Task
Below are entries. Give back exactly the lines from the one containing "ortalecer las defensas del organismo" through the one containing "Isenção de Responsabilidade", inclusive, without the pictures.

Supplied material
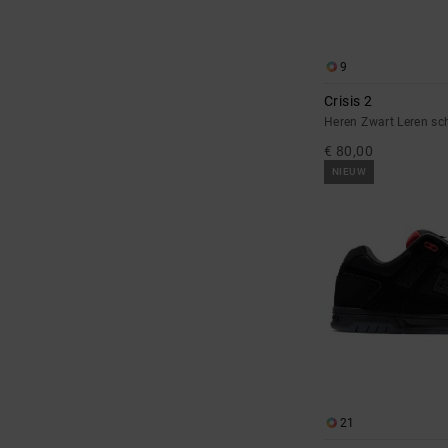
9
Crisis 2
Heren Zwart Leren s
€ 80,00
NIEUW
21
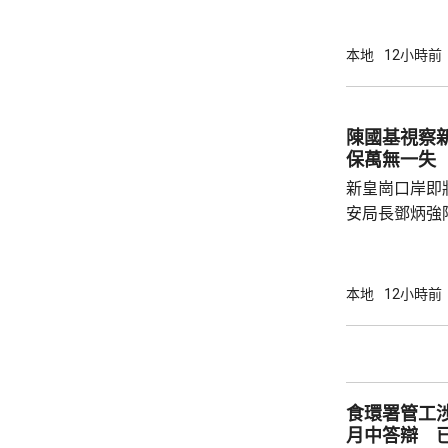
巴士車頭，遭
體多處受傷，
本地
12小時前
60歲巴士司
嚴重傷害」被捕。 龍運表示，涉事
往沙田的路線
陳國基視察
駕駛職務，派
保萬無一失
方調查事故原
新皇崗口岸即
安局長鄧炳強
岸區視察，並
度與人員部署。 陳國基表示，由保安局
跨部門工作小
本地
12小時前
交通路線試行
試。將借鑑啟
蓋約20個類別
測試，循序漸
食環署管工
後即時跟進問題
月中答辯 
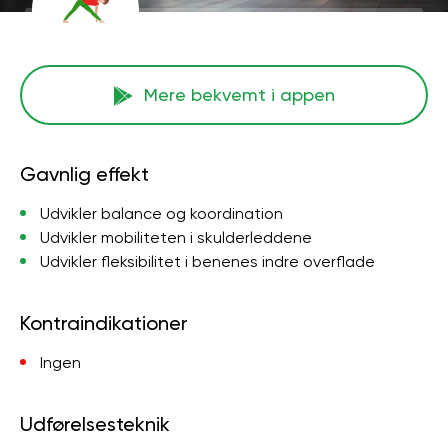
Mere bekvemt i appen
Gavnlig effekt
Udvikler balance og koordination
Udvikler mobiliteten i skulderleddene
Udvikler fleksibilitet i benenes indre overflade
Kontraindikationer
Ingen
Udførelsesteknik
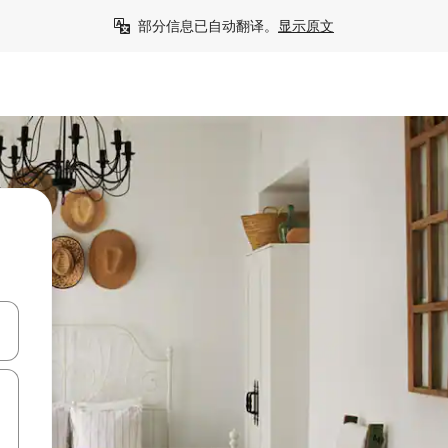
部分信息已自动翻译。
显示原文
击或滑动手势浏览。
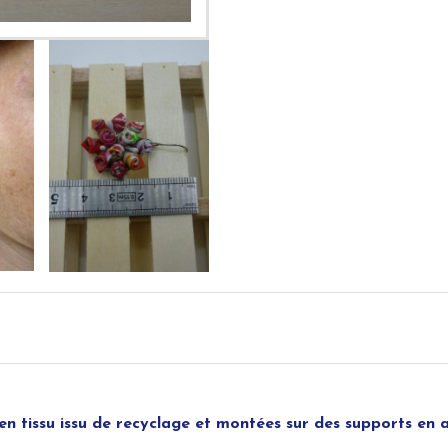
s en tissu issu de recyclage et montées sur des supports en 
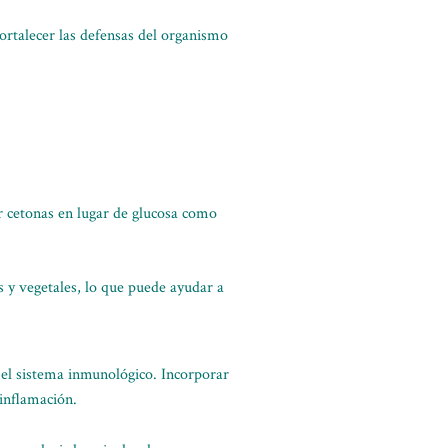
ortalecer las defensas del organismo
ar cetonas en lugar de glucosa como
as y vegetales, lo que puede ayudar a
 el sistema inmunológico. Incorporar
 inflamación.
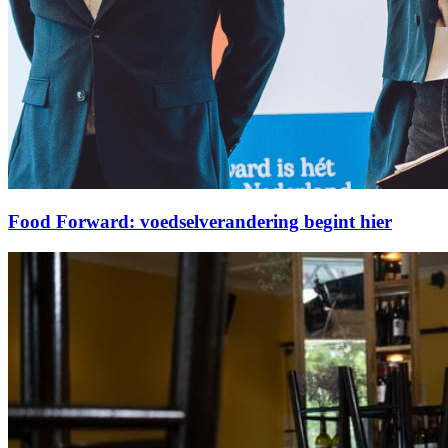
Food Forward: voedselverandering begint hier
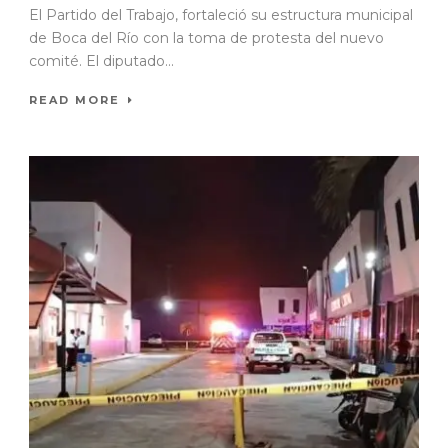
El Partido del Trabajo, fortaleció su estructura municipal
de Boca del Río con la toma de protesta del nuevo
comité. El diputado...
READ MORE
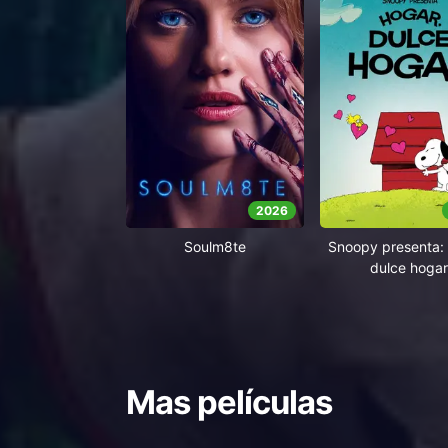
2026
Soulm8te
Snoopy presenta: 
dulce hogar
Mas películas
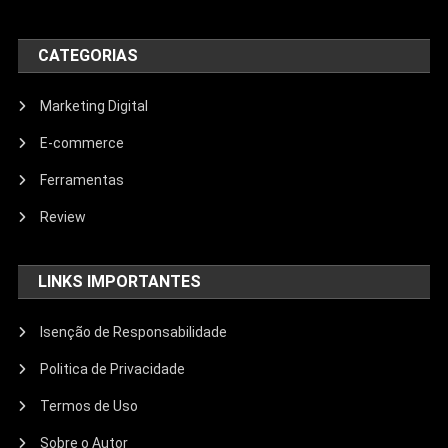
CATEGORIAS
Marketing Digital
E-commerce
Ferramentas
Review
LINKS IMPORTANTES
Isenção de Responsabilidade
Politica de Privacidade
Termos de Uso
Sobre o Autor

---

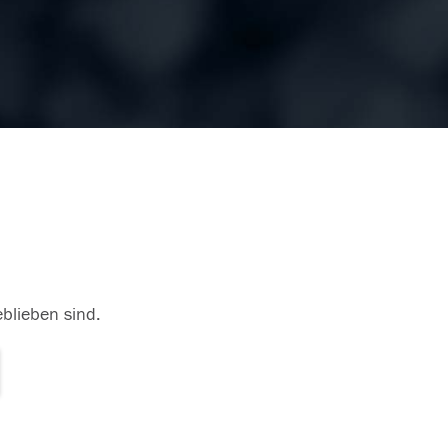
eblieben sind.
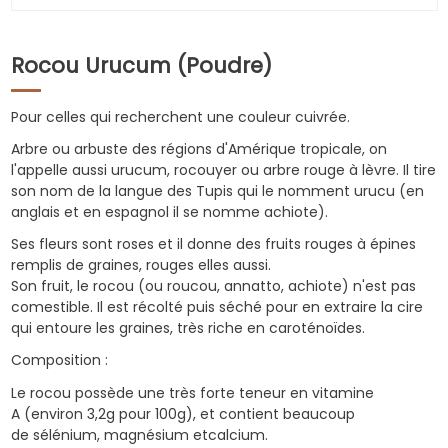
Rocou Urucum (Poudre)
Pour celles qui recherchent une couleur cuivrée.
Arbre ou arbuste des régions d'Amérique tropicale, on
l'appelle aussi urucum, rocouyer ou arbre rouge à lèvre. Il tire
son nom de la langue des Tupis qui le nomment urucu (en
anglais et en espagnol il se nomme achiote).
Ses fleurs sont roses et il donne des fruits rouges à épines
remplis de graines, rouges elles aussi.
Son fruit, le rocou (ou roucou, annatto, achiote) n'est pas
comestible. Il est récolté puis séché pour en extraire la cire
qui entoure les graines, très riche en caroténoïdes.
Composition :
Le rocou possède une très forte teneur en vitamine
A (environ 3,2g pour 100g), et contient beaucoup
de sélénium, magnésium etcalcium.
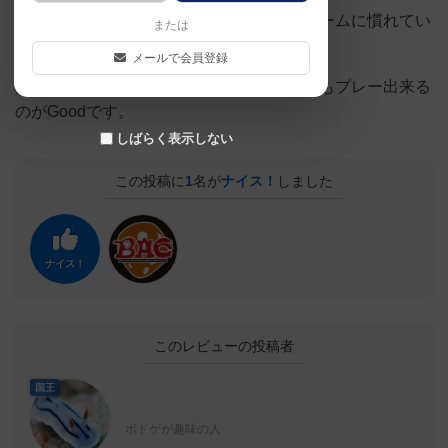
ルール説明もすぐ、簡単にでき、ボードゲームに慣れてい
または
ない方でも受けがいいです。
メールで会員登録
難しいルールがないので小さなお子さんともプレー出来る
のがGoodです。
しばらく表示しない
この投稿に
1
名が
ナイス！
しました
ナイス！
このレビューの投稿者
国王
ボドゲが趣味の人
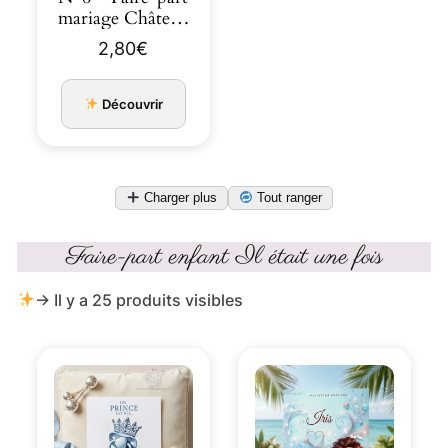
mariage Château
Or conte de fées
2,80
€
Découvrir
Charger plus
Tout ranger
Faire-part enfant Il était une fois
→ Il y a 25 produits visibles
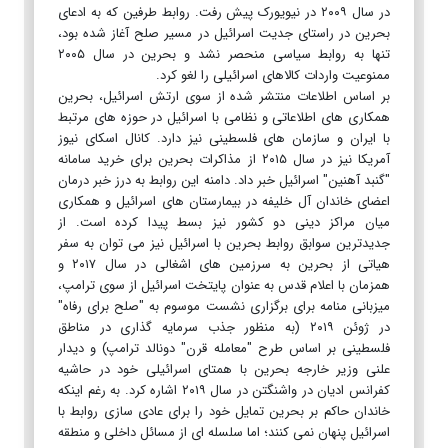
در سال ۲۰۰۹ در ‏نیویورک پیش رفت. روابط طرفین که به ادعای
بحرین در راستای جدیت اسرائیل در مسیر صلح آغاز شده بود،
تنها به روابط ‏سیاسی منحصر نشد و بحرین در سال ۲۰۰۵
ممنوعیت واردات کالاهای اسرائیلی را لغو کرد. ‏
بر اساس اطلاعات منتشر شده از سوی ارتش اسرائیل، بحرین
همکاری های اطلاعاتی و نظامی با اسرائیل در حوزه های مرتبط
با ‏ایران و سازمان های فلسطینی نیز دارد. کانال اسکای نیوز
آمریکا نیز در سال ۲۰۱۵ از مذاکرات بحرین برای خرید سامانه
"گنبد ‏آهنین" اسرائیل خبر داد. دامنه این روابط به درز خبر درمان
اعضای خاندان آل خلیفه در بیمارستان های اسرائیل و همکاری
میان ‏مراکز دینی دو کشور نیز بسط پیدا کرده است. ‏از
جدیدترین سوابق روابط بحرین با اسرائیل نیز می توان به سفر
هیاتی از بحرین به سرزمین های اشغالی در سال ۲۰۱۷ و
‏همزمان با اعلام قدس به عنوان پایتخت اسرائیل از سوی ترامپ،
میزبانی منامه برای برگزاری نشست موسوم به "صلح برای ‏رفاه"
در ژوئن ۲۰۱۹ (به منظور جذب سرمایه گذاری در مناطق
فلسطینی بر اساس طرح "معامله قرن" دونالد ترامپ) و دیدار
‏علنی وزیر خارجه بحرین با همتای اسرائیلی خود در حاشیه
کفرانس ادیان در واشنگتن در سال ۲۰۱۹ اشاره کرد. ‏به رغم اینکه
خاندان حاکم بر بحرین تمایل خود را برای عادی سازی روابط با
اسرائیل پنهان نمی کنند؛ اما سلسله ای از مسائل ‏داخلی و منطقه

---

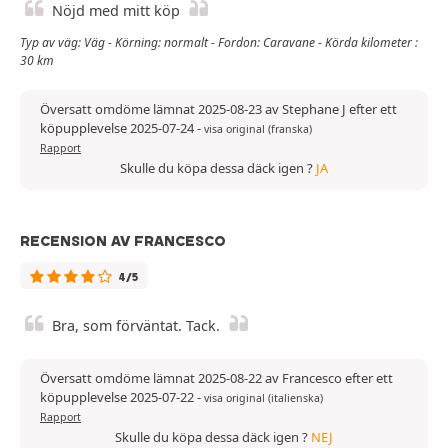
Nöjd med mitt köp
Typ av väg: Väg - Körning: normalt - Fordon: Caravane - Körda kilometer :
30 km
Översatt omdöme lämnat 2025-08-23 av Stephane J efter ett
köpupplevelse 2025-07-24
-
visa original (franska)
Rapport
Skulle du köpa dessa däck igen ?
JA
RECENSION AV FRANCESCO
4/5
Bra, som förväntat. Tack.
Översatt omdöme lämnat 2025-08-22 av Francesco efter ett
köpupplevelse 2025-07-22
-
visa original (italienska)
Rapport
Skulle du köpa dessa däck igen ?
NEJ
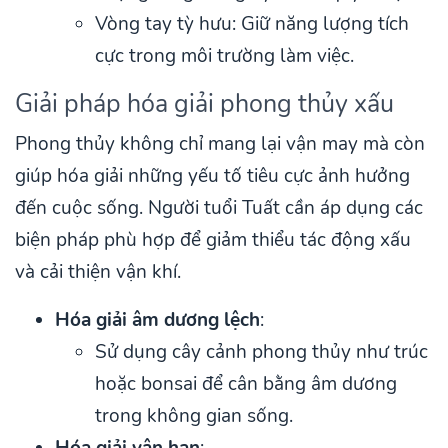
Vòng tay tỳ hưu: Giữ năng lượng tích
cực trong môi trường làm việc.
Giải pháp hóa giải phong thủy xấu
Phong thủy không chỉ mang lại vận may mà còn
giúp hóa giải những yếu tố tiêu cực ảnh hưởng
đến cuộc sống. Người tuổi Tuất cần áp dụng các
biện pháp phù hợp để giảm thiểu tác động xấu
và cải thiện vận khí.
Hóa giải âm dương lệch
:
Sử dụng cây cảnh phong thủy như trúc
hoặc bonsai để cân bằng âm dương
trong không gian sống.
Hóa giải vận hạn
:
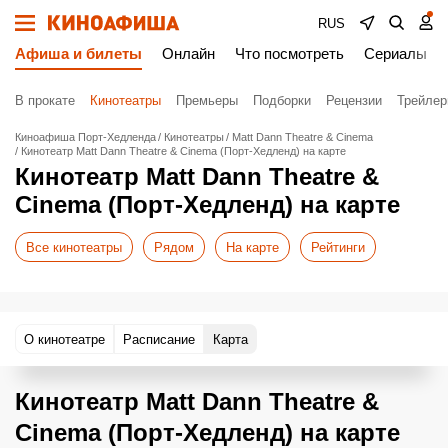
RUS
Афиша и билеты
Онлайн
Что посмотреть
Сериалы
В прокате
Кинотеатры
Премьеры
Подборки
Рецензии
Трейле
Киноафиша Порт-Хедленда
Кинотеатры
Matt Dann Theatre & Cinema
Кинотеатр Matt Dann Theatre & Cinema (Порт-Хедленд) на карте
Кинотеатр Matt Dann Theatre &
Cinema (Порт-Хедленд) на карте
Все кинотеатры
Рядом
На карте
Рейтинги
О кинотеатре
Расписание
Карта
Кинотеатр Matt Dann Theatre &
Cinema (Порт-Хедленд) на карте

Answer box
ortalecer las defensas del organismo
ar cetonas en lugar de glucosa como
as y vegetales, lo que puede ayudar a
 el sistema inmunológico. Incorporar
 inflamación.
Food Forward: voedselverandering begint hier
El Partido del Trabajo, fortaleció su estructura municipal
de Boca del Río con la toma de protesta del nuevo
comité. El diputado...
READ MORE
2026
Soulm8te
Snoopy presenta: 
dulce hogar
Mas películas
CATEGORIAS
Marketing Digital
E-commerce
Ferramentas
Review
LINKS IMPORTANTES
Isenção de Responsabilidade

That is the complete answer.